Work required ->
Nothing should be left out when you copy the entries below.
(Data begins)
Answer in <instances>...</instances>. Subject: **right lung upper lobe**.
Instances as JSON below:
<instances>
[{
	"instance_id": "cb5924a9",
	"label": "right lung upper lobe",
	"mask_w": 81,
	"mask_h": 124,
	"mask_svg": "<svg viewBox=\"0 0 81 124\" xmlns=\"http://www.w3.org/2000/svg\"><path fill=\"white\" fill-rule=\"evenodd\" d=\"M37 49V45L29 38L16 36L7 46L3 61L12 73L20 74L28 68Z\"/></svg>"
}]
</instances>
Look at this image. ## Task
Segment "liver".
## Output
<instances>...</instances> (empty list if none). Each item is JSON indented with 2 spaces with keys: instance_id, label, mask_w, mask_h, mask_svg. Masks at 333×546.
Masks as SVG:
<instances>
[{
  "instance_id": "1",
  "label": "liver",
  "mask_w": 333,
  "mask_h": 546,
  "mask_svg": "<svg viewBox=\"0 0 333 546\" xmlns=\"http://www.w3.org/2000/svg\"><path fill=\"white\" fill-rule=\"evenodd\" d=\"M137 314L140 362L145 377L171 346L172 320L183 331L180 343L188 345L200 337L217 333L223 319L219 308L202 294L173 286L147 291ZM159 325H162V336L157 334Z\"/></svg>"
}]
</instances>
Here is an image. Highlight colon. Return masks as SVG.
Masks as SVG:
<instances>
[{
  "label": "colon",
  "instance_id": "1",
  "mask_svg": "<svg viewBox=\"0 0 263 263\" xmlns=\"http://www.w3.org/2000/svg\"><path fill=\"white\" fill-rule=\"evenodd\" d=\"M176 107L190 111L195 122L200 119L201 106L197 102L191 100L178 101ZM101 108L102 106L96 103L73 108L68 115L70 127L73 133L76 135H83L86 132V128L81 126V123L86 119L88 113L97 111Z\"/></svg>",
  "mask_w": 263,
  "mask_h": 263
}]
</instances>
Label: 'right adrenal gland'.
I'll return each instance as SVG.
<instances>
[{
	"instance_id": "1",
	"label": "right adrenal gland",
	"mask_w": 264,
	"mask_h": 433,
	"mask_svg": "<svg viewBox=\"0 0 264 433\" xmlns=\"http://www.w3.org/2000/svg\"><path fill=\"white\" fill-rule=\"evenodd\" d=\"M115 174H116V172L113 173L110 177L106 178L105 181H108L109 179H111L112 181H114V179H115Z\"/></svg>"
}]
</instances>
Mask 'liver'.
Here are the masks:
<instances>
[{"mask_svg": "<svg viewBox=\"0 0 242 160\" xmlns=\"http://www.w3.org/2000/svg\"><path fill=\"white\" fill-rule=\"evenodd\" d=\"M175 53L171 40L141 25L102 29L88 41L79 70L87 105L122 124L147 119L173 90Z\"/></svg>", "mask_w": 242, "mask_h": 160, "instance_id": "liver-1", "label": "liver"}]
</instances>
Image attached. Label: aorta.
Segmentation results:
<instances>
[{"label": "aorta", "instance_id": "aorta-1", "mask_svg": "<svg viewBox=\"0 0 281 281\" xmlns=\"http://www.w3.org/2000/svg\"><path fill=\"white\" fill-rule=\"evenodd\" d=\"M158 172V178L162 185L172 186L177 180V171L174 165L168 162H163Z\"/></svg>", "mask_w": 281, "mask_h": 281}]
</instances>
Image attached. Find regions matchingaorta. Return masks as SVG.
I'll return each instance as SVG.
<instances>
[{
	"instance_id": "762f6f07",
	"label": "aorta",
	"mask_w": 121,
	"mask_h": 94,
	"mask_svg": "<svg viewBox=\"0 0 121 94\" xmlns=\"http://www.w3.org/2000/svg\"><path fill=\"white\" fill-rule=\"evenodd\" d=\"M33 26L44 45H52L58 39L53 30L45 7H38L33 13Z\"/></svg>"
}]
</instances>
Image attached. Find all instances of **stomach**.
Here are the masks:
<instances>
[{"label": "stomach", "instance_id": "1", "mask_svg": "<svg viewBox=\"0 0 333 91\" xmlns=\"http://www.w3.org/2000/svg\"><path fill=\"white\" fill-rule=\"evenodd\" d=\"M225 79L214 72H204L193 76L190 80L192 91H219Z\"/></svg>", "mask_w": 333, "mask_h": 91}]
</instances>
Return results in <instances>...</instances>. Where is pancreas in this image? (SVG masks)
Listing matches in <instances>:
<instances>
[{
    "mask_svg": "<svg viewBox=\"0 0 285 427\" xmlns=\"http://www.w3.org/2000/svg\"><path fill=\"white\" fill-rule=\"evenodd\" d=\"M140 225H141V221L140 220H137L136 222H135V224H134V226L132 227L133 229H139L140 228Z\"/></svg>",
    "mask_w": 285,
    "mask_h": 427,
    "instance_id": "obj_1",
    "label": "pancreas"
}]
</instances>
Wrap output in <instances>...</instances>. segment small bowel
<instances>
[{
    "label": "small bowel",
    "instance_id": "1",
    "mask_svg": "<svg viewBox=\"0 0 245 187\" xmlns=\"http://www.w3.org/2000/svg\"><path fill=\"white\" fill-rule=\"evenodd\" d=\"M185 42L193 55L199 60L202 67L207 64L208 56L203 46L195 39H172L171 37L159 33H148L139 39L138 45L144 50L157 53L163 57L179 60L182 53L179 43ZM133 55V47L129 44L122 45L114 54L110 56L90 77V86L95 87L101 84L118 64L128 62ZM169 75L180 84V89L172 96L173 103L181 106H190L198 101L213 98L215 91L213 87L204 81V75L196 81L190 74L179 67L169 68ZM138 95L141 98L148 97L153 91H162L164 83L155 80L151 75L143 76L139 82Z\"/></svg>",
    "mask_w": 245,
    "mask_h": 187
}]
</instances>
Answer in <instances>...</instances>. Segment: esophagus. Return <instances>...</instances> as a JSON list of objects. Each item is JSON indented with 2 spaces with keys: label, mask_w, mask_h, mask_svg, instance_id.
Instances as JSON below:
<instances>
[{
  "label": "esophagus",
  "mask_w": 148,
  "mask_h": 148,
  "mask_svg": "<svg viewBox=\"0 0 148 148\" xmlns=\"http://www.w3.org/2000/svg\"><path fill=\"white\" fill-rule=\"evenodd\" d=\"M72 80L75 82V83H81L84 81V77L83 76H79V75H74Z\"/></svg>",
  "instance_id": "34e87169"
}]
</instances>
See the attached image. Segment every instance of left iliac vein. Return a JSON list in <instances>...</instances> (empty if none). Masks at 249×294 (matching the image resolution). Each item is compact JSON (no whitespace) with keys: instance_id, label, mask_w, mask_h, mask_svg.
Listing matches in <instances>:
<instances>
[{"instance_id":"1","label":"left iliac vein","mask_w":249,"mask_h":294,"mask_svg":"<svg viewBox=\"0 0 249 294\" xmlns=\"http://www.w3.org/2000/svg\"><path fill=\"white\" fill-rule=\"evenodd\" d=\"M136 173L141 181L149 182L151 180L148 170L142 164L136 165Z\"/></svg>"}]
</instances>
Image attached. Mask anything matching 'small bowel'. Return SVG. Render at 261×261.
(Data ends)
Solution ->
Answer in <instances>...</instances>. Subject: **right lung upper lobe**.
Instances as JSON below:
<instances>
[{
	"instance_id": "cb5924a9",
	"label": "right lung upper lobe",
	"mask_w": 81,
	"mask_h": 124,
	"mask_svg": "<svg viewBox=\"0 0 81 124\" xmlns=\"http://www.w3.org/2000/svg\"><path fill=\"white\" fill-rule=\"evenodd\" d=\"M37 49V45L29 38L16 36L7 46L3 61L12 73L20 74L28 68Z\"/></svg>"
}]
</instances>
Look at this image. ## Task
Segment "liver".
## Output
<instances>...</instances> (empty list if none). Each item is JSON indented with 2 spaces with keys: instance_id, label, mask_w, mask_h, mask_svg. Masks at 333×546.
Masks as SVG:
<instances>
[{
  "instance_id": "1",
  "label": "liver",
  "mask_w": 333,
  "mask_h": 546,
  "mask_svg": "<svg viewBox=\"0 0 333 546\" xmlns=\"http://www.w3.org/2000/svg\"><path fill=\"white\" fill-rule=\"evenodd\" d=\"M137 314L140 362L145 377L171 346L172 320L183 331L180 343L188 345L200 337L217 333L223 319L219 308L202 294L173 286L147 291ZM159 325H162V336L157 334Z\"/></svg>"
}]
</instances>
Here is an image. Highlight colon. Return masks as SVG.
Masks as SVG:
<instances>
[{
  "label": "colon",
  "instance_id": "1",
  "mask_svg": "<svg viewBox=\"0 0 263 263\" xmlns=\"http://www.w3.org/2000/svg\"><path fill=\"white\" fill-rule=\"evenodd\" d=\"M176 107L190 111L195 122L200 119L201 106L197 102L191 100L178 101ZM101 108L102 106L96 103L73 108L68 115L70 127L73 133L76 135H83L86 132V128L81 126V123L86 119L88 113L97 111Z\"/></svg>",
  "mask_w": 263,
  "mask_h": 263
}]
</instances>
Label: 'right adrenal gland'.
I'll return each instance as SVG.
<instances>
[{
	"instance_id": "1",
	"label": "right adrenal gland",
	"mask_w": 264,
	"mask_h": 433,
	"mask_svg": "<svg viewBox=\"0 0 264 433\" xmlns=\"http://www.w3.org/2000/svg\"><path fill=\"white\" fill-rule=\"evenodd\" d=\"M115 174H116V172L113 173L110 177L106 178L105 181H108L109 179H111L112 181H114V179H115Z\"/></svg>"
}]
</instances>
Mask 'liver'.
Here are the masks:
<instances>
[{"mask_svg": "<svg viewBox=\"0 0 242 160\" xmlns=\"http://www.w3.org/2000/svg\"><path fill=\"white\" fill-rule=\"evenodd\" d=\"M175 53L171 40L141 25L102 29L88 41L79 70L87 105L122 124L147 119L173 90Z\"/></svg>", "mask_w": 242, "mask_h": 160, "instance_id": "liver-1", "label": "liver"}]
</instances>
Image attached. Label: aorta.
Segmentation results:
<instances>
[{"label": "aorta", "instance_id": "aorta-1", "mask_svg": "<svg viewBox=\"0 0 281 281\" xmlns=\"http://www.w3.org/2000/svg\"><path fill=\"white\" fill-rule=\"evenodd\" d=\"M158 172V178L162 185L172 186L177 180V171L174 165L168 162H163Z\"/></svg>", "mask_w": 281, "mask_h": 281}]
</instances>
Image attached. Find regions matchingaorta. Return masks as SVG.
I'll return each instance as SVG.
<instances>
[{
	"instance_id": "762f6f07",
	"label": "aorta",
	"mask_w": 121,
	"mask_h": 94,
	"mask_svg": "<svg viewBox=\"0 0 121 94\" xmlns=\"http://www.w3.org/2000/svg\"><path fill=\"white\" fill-rule=\"evenodd\" d=\"M33 26L44 45H52L58 39L53 30L45 7H38L33 13Z\"/></svg>"
}]
</instances>
Image attached. Find all instances of **stomach**.
Here are the masks:
<instances>
[{"label": "stomach", "instance_id": "1", "mask_svg": "<svg viewBox=\"0 0 333 91\" xmlns=\"http://www.w3.org/2000/svg\"><path fill=\"white\" fill-rule=\"evenodd\" d=\"M225 79L214 72H204L193 76L190 80L192 91H219Z\"/></svg>", "mask_w": 333, "mask_h": 91}]
</instances>
Return results in <instances>...</instances>. Where is pancreas in this image? (SVG masks)
Listing matches in <instances>:
<instances>
[{
    "mask_svg": "<svg viewBox=\"0 0 285 427\" xmlns=\"http://www.w3.org/2000/svg\"><path fill=\"white\" fill-rule=\"evenodd\" d=\"M140 225H141V221L140 220H137L136 222H135V224H134V226L132 227L133 229H139L140 228Z\"/></svg>",
    "mask_w": 285,
    "mask_h": 427,
    "instance_id": "obj_1",
    "label": "pancreas"
}]
</instances>
Wrap output in <instances>...</instances>. segment small bowel
<instances>
[{
    "label": "small bowel",
    "instance_id": "1",
    "mask_svg": "<svg viewBox=\"0 0 245 187\" xmlns=\"http://www.w3.org/2000/svg\"><path fill=\"white\" fill-rule=\"evenodd\" d=\"M185 42L193 55L199 60L202 67L207 64L208 56L203 46L195 39H172L171 37L159 33H148L139 39L138 45L144 50L157 53L163 57L179 60L182 53L179 43ZM133 55V47L129 44L122 45L114 54L110 56L90 77V86L95 87L101 84L118 64L128 62ZM169 75L180 84V89L172 96L173 103L181 106H190L198 101L213 98L215 91L213 87L204 81V75L196 81L190 74L179 67L169 68ZM138 95L141 98L148 97L153 91H162L164 83L155 80L151 75L143 76L139 82Z\"/></svg>",
    "mask_w": 245,
    "mask_h": 187
}]
</instances>
Answer in <instances>...</instances>. Segment: esophagus. Return <instances>...</instances> as a JSON list of objects. Each item is JSON indented with 2 spaces with keys: label, mask_w, mask_h, mask_svg, instance_id.
Instances as JSON below:
<instances>
[{
  "label": "esophagus",
  "mask_w": 148,
  "mask_h": 148,
  "mask_svg": "<svg viewBox=\"0 0 148 148\" xmlns=\"http://www.w3.org/2000/svg\"><path fill=\"white\" fill-rule=\"evenodd\" d=\"M72 80L75 82V83H81L84 81V77L83 76H79V75H74Z\"/></svg>",
  "instance_id": "34e87169"
}]
</instances>
See the attached image. Segment every instance of left iliac vein. Return a JSON list in <instances>...</instances> (empty if none). Masks at 249×294 (matching the image resolution). Each item is compact JSON (no whitespace) with keys: instance_id, label, mask_w, mask_h, mask_svg.
Listing matches in <instances>:
<instances>
[{"instance_id":"1","label":"left iliac vein","mask_w":249,"mask_h":294,"mask_svg":"<svg viewBox=\"0 0 249 294\" xmlns=\"http://www.w3.org/2000/svg\"><path fill=\"white\" fill-rule=\"evenodd\" d=\"M136 173L141 181L149 182L151 180L148 170L142 164L136 165Z\"/></svg>"}]
</instances>
Image attached. Mask anything matching 'small bowel'. Return SVG. Render at 261×261.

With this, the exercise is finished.